Bitwise and Grayscale have disclosed fees for their proposed exchange-traded funds tracking XRP and DOGE as firms advance plans to launch products without SEC approval. Bitwise set a 0.34% fee for its XRP ETF over the weekend, while Grayscale announced a 0.35% fee Monday for both its XRP and Dogecoin ETFs, according to regulatory filings.
The fee disclosures come as firms pursue a non-traditional route for launching these products. Grayscale plans to follow the same path used for its Solana ETF last week, meaning the XRP fund could list without the Securities and Exchange Commission's sign-off.
Recent ETF Launches and Market Impact
Last week, Bitwise and Grayscale launched ETFs tracking Solana’s price, attracting millions in capital. Bitwise's SOL ETF brought in $56 million on day one, marking the strongest ETF launch of the year. Canary Capital also launched funds tracking Litecoin and HBAR during the same period.
Market Expectations and Regulatory Shifts
NovaDius Wealth Management President Nate Geraci posted Sunday on X that he expects the first spot XRP ETFs to launch within two weeks. He noted the SEC maintained open litigation against Ripple for five years until three months ago, calling the launch of spot XRP ETFs the final confirmation of a shift away from previous anti-crypto regulatory approaches.

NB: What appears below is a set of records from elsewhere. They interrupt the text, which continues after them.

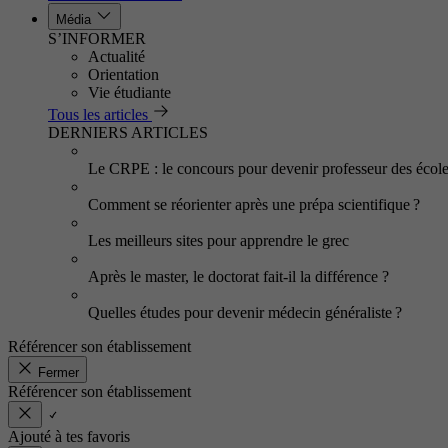
Média
S’INFORMER
Actualité
Orientation
Vie étudiante
Tous les articles
DERNIERS ARTICLES
Le CRPE : le concours pour devenir professeur des écol
Comment se réorienter après une prépa scientifique ?
Les meilleurs sites pour apprendre le grec
Après le master, le doctorat fait-il la différence ?
Quelles études pour devenir médecin généraliste ?
Référencer son établissement
Fermer
Référencer son établissement
Ajouté à tes favoris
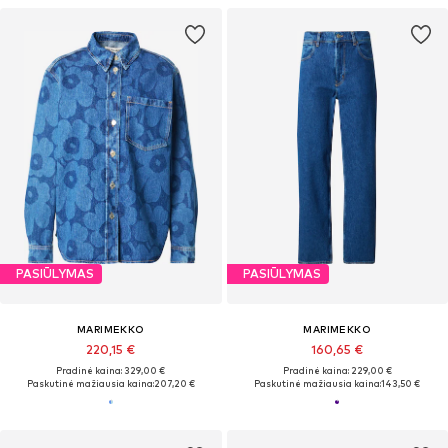
PASIŪLYMAS
PASIŪLYMAS
MARIMEKKO
MARIMEKKO
220,15 €
160,65 €
Pradinė kaina: 329,00 €
Pradinė kaina: 229,00 €
Paskutinė mažiausia kaina:
207,20 €
Paskutinė mažiausia kaina:
143,50 €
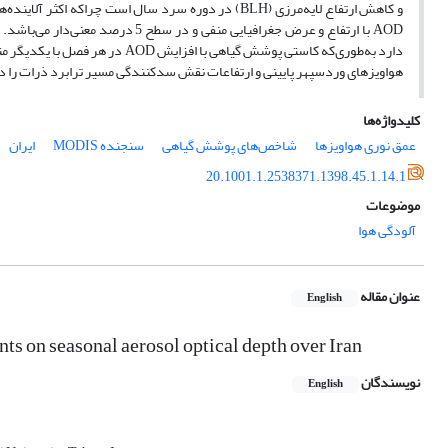
و کاهش ارتفاع لایه‌مرزی (BLH) در دوره سرد سال است چ
هواویزهای وردسپهر پایینی و ارتفاعات نقش سد‌کنندگی مسیر ترابرد ذرات را دارن
کلیدواژه‌ها
عمق نوری هواویزها
شاخص‌های پوشش گیاهی
سنجنده MODIS
ایران
20.1001.1.2538371.1398.45.1.14.1
موضوعات
آلودگی هوا
عنوان مقاله
English
ts on seasonal aerosol optical depth over Iran
نویسندگان
English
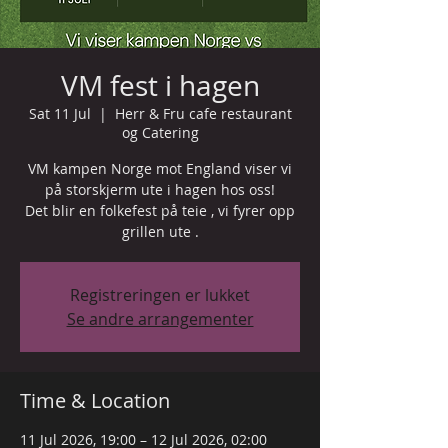
VM fest i hagen
Sat 11 Jul
  |  
Herr & Fru cafe restaurant
og Catering
VM kampen Norge mot England viser vi
på storskjerm ute i hagen hos oss!
Det blir en folkefest på teie , vi fyrer opp
grillen ute .
Registreringen er lukket
Se andre arrangementer
Time & Location
11 Jul 2026, 19:00 – 12 Jul 2026, 02:00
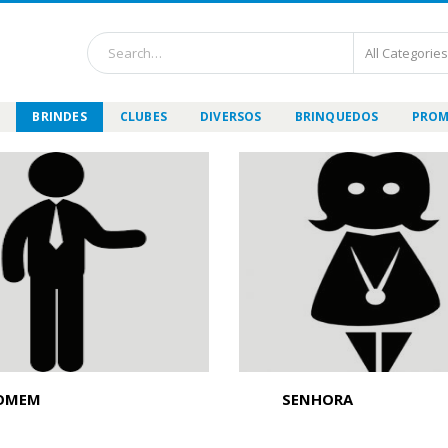
BRINDES
CLUBES
DIVERSOS
BRINQUEDOS
PROM
OMEM
SENHORA
dutos
23
produtos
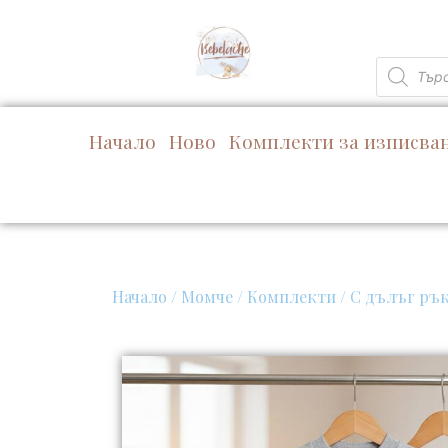
Skip
to
content
Products
search
Начало
Ново
Комплекти за изписва
Начало
/
Момче
/
Комплекти
/
С дълъг ръ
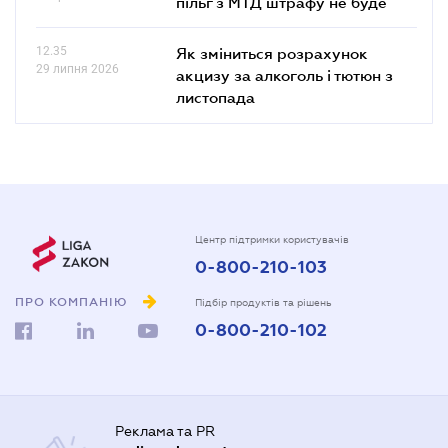
пільг з МТД штрафу не буде
12.35
Як зміниться розрахунок
29 липня 2026
акцизу за алкоголь і тютюн з
листопада
Центр підтримки користувачів
0-800-210-103
ПРО КОМПАНІЮ
Підбір продуктів та рішень
0-800-210-102
Реклама та PR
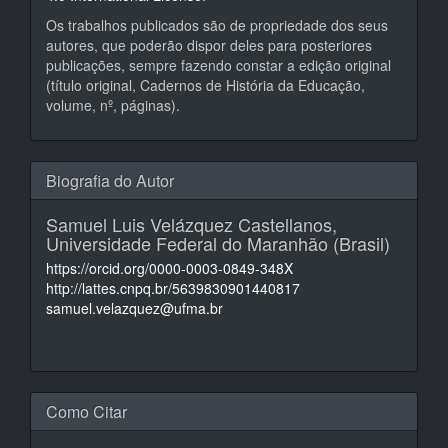
Os trabalhos publicados são de propriedade dos seus
autores, que poderão dispor deles para posteriores
publicações, sempre fazendo constar a edição original
(título original, Cadernos de História da Educação,
volume, nº, páginas).
Biografia do Autor
Samuel Luis Velázquez Castellanos,
Universidade Federal do Maranhão (Brasil)
https://orcid.org/0000-0003-0849-348X
http://lattes.cnpq.br/5639830901440817
samuel.velazquez@ufma.br
Como Citar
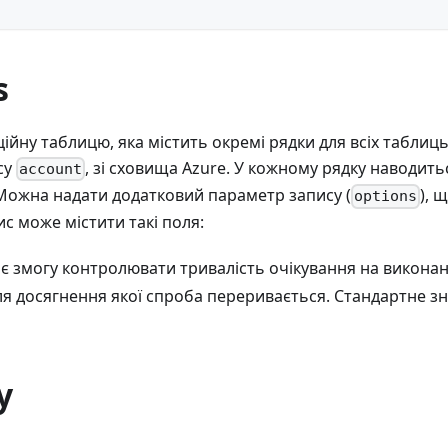
s
ійну таблицю, яка містить окремі рядки для всіх таблиц
су
, зі сховища Azure. У кожному рядку наводит
account
Можна надати додатковий параметр запису (
), 
options
ис може містити такі поля:
ає змогу контролювати тривалість очікування на виконан
сля досягнення якої спроба переривається. Стандартне з
y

Impact of Government Shutdown on SEC Operations
The U.S. government shutdown, now exceeding 33 days and approaching the longest in American history, has left the SEC operating with minimal staff under its contingency plan. Many employees remain furloughed, significantly limiting agency operations. Before the shutdown, the agency approved listing standards that enabled dozens of cryptocurrency ETF applications to advance more quickly.
A week after the Oct. 1 shutdown began, the SEC issued guidance clarifying procedures for firms seeking to go public. The agency stated firms can file S-1 registration statements without a delaying amendment, which would normally give the SEC 20 days to review comments before the ETF takes effect.
The S-1 must be final, and any changes restart the 20-day clock for effectiveness. The ETF's underlying asset must also meet listing standards. These combined factors enable firms to potentially launch crypto ETFs without direct SEC approval during the shutdown.